The Redstones' holding company, National Amusements, approved the proposed deal earlier in the week and it was passed by Viacom's corporate board on Thursday evening. The resolution settles a series of legal proceedings gracing courtrooms in three different states in which Dauman and Viacom were wrestling the Redstones for the right to determine the fate of the company that owns MTV, Comedy Central, Nickelodeon and Paramount Pictures, among other properties.
The deal, which had not been formally announced by late Thursday evening, was described to NPR in separate interviews by two people well versed in its details. They spoke on condition they not be identified.

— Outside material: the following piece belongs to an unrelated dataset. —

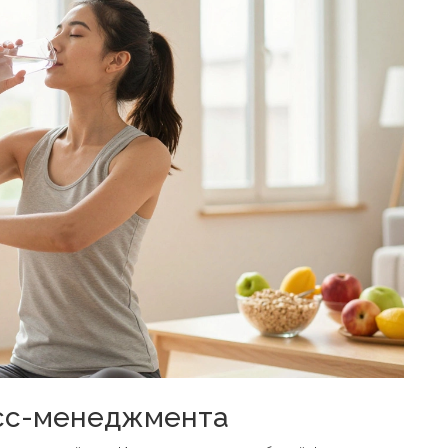
есс-менеджмента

Veteran Viacom executive Thomas Dooley, currently the company's chief operating officer, will become its interim CEO and president until Sept. 30, the final day in the company's fiscal year. Dauman will continue on as corporate board executive chairman until Sept. 13 and will have the chance to present his proposal to the Viacom board to sell a major stake of Paramount to a Chinese investor.

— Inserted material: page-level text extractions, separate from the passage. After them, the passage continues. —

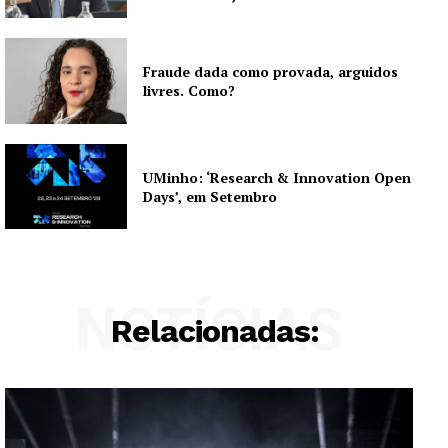
Fraude dada como provada, arguidos
livres. Como?
UMinho: ‘Research & Innovation Open
Days’, em Setembro
NOTÍCIAS
Relacionadas:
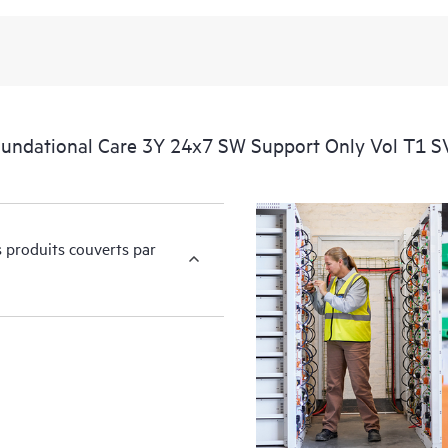
sur les produits et soutiens assoc
informatique y ait accès. L’accès au
informations par le fabricant d’orig
Vous pouvez choisir votre solution 
besoins métier et opérationnels.
undational Care 3Y 24x7 SW Support Only Vol T1 
Options de niveaux de service HP
indiquées ci-dessous dépendent du 
correspondant aux matériels et logi
s produits couverts par
Les horaires et délais d’interventio
couverts, et les horaires et délais 
logiciels couverts.
Toutes les fenêtres de couverture so
L’admissibilité des produits peut va
service et l’admissibilité des prod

The board, which will soon have five additional Redstone-approved members, is expected to reject Dauman's Paramount proposal. Five others with ties to Dauman will resign or cycle off as their terms expire. Though Viacom is publicly traded, National Amusements owns 10 percent of Viacom's equity and 80 percent of its voting shares. National Amusements has already kicked Dauman off its board.

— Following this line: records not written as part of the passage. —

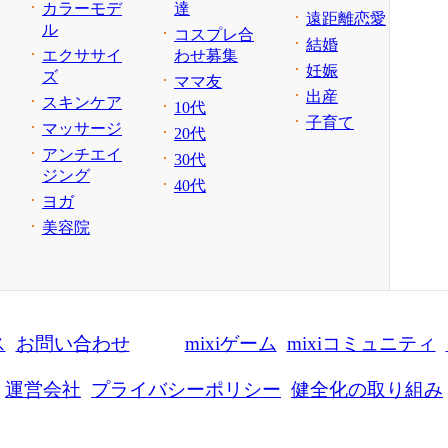
カラーモデ
達
遠距離恋愛
ル
コスプレ合
結婚
エクササイ
わせ募集
妊娠
ズ
ママ友
出産
スキンケア
10代
子育て
マッサージ
20代
アンチエイ
30代
ジング
40代
ヨガ
美容院
ス
お問い合わせ
mixiゲーム
mixiコミュニティ
運営会社
プライバシーポリシー
健全化の取り組み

Dauman was for years a trusted lawyer, adviser and chief protege of Sumner Redstone. Dauman cited what he said was Redstone's support in proposing to sell the stake in Paramount; Redstone's representatives said he actually opposed the sale, and Dauman later said he had misunderstood.
Redstone also objected to the precipitous drop in Viacom's stock price: it has lost about 40 percent of its value in the past three years. Additionally, Dauman's critics inside and outside the company say it has experienced a brain drain among the executive ranks and an astonishing loss of creative talent. Exhibit A: Comedy Central, where the loss of Jon Stewart, John Oliver, Stephen Colbert, Samantha Bee, Jason Jones and Key & Peele sting (even, or especially, in the case of Colbert, now a marquee name at CBS, which is also controlled by National Amusements).
Former Viacom CEO Tom Freston, who was himself fired by Redstone a decade ago next month, told NPR in June that the story of the company was one of decline. "It went from really being number one in its class, as a cable networker and as a creative enterprise, to pretty much the bottom of the barrel," Freston said.
Dauman had defended the mental capabilities of Redstone, now 93, as recently as last year when it was an issue in a lawsuit filed by an ex-girlfriend of the media mogul. Once that was dismissed, however, Dauman challenged his former mentor's capacities. This week's settlement will allow Sumner Redstone to avoid disclosures in court about mental competence, physical frailties and personal peccadillos, as well as the potential loss of control of much of the media empire he assembled.
Shari Redstone, Sumner's 62-year-old daughter by his first marriage, had long been estranged from her father. The settlement allows her to avoid inconvenient questions about the timing of their reconciliation, which neatly dovetailed with her ability to help take control of Viacom and CBS through National Amusements.